For decades, if you wanted to listen to great music all you
needed to do was stare at a screen! TV and film soundtracks were often the work
of US legends such as Lalo Schiffrin, Oliver Nelson & Quincy Jones, and
their Uk counterparts Ronnie Hazelhurst and Alan Hawkshaw, provided the
soundtrack to the 60's & 70's at a time when film and TV music was
unashamedly funky and featured the ensemble of choice for the jazz arranger..
the big band!
A 21st century musician wit comparable skills is Andy Tolman
- an astounding bass player, but also highly adept at writing & arranging
for a big band and who is heavily influenced by those greatest practitioners of
the art. Andy met to Nick van Gelder (the original Jamiroquai drummer) and
keyboard guru Carl Hudson whilst doing a run of gigs backing artists like Leon
Ware and Jean Carne. Andy played Nick You What! and he asked if he could lay a
drum track down and at around the same time Carl offered his services on the
record also. Nick went on to drum on the entire album and produce the
recordings too.
At the tail end of 2011, when Freestyle Records A&R man
Greg Boramans' compilation 'Sounds From The Soul Underground' was released the
glorious noise of The Andy Tolman Cartel first came to public attention. The
amazing track You What! had one foot in jazz-funk & the other in film &
TV themes of the 60's and 70's, found champions in Jazz FM's Peter Young and
BBC 6 Musics Craig Charles who both featured it on their radio shows heavily.

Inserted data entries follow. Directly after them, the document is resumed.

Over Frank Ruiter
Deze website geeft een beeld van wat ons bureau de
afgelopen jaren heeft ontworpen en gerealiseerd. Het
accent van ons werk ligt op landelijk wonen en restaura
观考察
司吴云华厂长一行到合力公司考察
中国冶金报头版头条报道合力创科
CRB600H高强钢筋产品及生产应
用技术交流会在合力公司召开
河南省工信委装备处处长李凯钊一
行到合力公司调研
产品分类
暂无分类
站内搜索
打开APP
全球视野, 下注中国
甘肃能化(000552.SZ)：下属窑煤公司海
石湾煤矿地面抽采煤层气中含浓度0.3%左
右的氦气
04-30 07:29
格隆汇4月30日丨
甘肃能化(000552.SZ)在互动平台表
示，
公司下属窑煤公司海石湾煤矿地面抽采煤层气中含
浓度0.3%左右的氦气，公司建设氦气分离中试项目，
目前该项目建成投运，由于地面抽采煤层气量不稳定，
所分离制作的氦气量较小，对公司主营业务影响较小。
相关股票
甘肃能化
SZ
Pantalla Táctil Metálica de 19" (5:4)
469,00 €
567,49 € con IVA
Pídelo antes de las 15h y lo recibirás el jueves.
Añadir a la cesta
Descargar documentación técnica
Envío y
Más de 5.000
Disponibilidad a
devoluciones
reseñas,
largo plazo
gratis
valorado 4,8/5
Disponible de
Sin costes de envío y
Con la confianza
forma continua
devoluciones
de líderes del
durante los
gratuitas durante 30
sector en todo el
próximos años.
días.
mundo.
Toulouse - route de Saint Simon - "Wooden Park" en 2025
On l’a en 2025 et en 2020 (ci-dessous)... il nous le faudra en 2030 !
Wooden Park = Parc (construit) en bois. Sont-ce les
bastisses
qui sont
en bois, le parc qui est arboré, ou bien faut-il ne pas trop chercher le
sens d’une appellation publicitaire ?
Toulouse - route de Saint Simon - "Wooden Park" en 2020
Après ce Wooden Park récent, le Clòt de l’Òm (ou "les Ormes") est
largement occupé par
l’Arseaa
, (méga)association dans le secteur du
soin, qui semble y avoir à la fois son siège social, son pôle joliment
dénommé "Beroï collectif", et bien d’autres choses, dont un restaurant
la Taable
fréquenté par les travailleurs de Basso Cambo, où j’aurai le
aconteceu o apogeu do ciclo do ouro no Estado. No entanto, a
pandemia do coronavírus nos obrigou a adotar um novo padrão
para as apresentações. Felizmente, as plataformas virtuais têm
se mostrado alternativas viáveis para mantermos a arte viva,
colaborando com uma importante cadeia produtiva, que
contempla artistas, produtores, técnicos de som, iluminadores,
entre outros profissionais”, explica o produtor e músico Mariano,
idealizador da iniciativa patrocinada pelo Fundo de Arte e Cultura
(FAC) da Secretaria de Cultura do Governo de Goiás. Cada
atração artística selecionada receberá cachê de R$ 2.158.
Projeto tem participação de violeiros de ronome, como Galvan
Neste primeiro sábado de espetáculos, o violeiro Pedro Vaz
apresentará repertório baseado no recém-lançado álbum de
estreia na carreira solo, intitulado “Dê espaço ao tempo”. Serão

Andy himself takes up the story; After You What! found it's
way onto Gregs' compilation he asked me how many more tracks I had, I kind of
lied (sorry Greg!) and said a whole albums worth. Having shot my mouth off I
thought I had better set about delivering… a daunting prospect, and a promise I
probably wouldn't have made had I been sober at the time. So I called upon the
services of some of the amazing musicians I have worked with over the past few
years. Move Over was the first song I heard Jo Harman sing and Stevie Watts
award winning Hammond organ playing seemed like a natural fit too.
'Cypher' is indeed the perfect example of a natural fit of
like minded musicians and their natural talents and the delightfully natural
sound of a big band cutting loose that has not been heard for a long time
making a welcome and long overdue return.